Hate groups in America on the rise - report

The Southern Poverty Law Center said that both White pride groups and Black nationalist groups have seen an increase in numbers this year.

Randall Muhammad sells the 'Final Call' newspaper before Religious leader Louis Farrakhan gives the keynote speech at the Nation of Islam Saviours' Day convention in Detroit, Michigan, U.S. February 19, 2017 (photo credit: REBECCA COOK / REUTERS)
Randall Muhammad sells the 'Final Call' newspaper before Religious leader Louis Farrakhan gives the keynote speech at the Nation of Islam Saviours' Day convention in Detroit, Michigan, U.S. February 19, 2017
(photo credit: REBECCA COOK / REUTERS)
The number of active hate groups in the United States is at a record high — and many are anti-Semitic in nature.
That comes from a report released Wednesday by the Southern Poverty Law Center saying that 1,020 hate groups were active last year, an increase of about 7 percent from 2017. The number exceeds the record of 1,018 groups in 2011; the Montgomery, Alabama-based civil rights organization started counting hate groups in 1990.
 
The SPLC found that the number of both white supremacist and black nationalist groups — such as the Nation of Islam and the Black Hebrew Israelites — has increased. Its intelligence project director, Heidi Beirich, told reporters in a phone call that the majority of groups in both categories are anti-Semitic.
 
However, the number of some types of organizations, including neo-Nazi and Ku Klux Klan chapters, fell last year.
 
Statements about immigrants and Muslims made by President Donald Trump and commentators on Fox News have helped stoke white nationalist sentiments, the SPLC said.
 
“The organized hate movement may be showing signs of disappointment with Donald Trump, but the president, aided and abetted by Fox News, continues to push his noxious anti-immigrant and anti-Muslim ideas into the public consciousness — fueling fears of a forthcoming white-minority country,” according to the report.
 
Since Trump’s election the SPLC has faced — and denied — charges that its research and methods have been compromised by a left-leaning cultural agenda and that it paints some legitimate right-wing groups and critics of Muslim extremism as hate groups.
 
The SPLC report also said that the anti-Semitic black nationalist groups capitalized on comments by the president in recruiting new members.
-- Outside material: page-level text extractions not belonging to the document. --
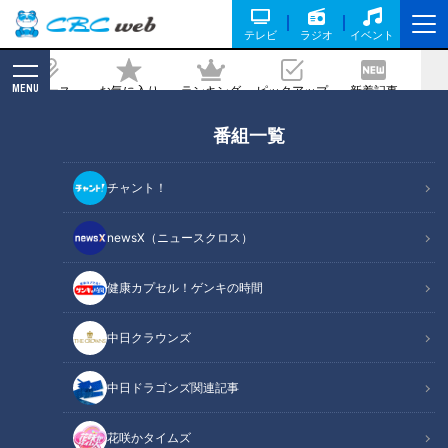
テレビ
ラジオ
イベント
MENU
ニュース
お気に入り
ランキング
ピックアップ
新着記事
CBC MAGAZINE
番組一覧
【古舘直伝！石井アナを褒める時は…一
旦“けなせ”!?】ゴゴスマ生配信＃23
チャント！
2021/08/19 15:50
newsX（ニュースクロス）
健康カプセル！ゲンキの時間
中日クラウンズ
中日ドラゴンズ関連記事
花咲かタイムズ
Beirich said groups had responded to Trump’s statements, such as allegedly calling African nations “s---hole countries” in a closed-door meeting, and deriding NFL players on Twitter who refused to stand for the national anthem to show solidarity with marginalized people of color.
 
“These are all things that black hate groups are using to try to draw people to their ranks,” she said in a response to a question by the Jewish Telegraphic Agency. “There are strains of anti-Semitism in the bulk of these groups.”
The report fears that acts of violence such as the attack on Pittsburgh’s Tree of Life Synagogue in October by a white supremacist gunman, Robert Bowers, will rise.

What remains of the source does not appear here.